# EXERCISE GOAL
Give an exact reproduction of the lines from the one with "con toda la" to the final line of the entries below, both ends included, and omit the pictures.

++++ RECORDED INFORMATION ++++

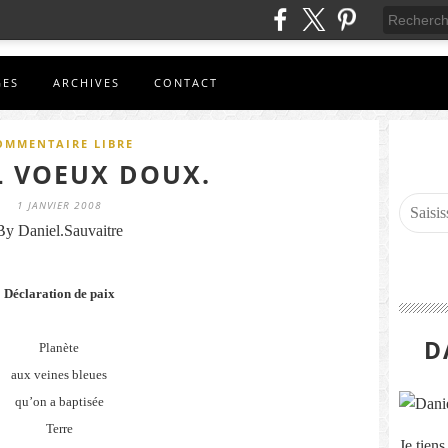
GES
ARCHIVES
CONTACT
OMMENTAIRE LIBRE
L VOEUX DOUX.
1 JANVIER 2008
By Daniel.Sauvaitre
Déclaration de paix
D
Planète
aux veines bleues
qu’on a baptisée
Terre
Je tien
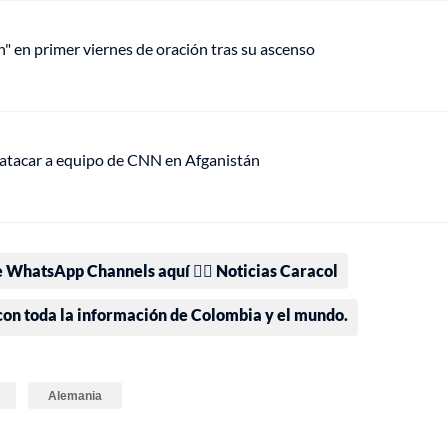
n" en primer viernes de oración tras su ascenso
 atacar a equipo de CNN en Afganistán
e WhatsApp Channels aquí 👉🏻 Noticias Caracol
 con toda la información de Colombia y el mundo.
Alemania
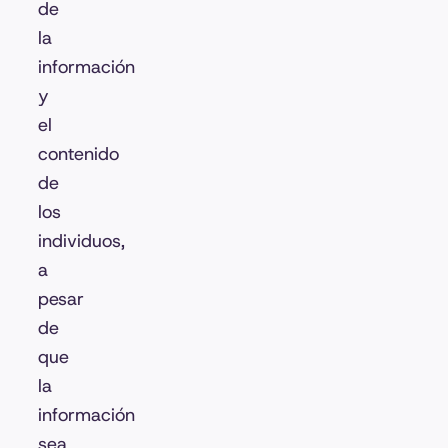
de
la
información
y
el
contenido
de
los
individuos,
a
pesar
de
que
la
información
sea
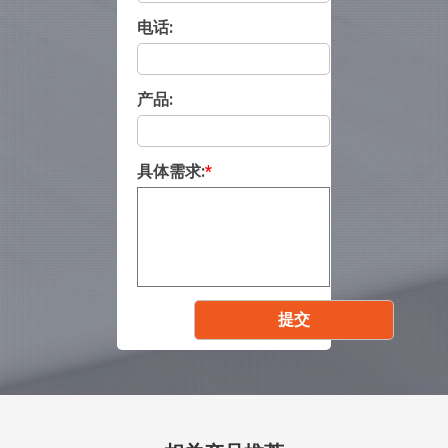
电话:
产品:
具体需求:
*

++++

# WORKED SOLUTION
 con toda la información de Colombia y el mundo.
Alemania
de
la
información
y
el
contenido
de
los
individuos,
a
pesar
de
que
la
información
sea
电话:
产品:
具体需求:
*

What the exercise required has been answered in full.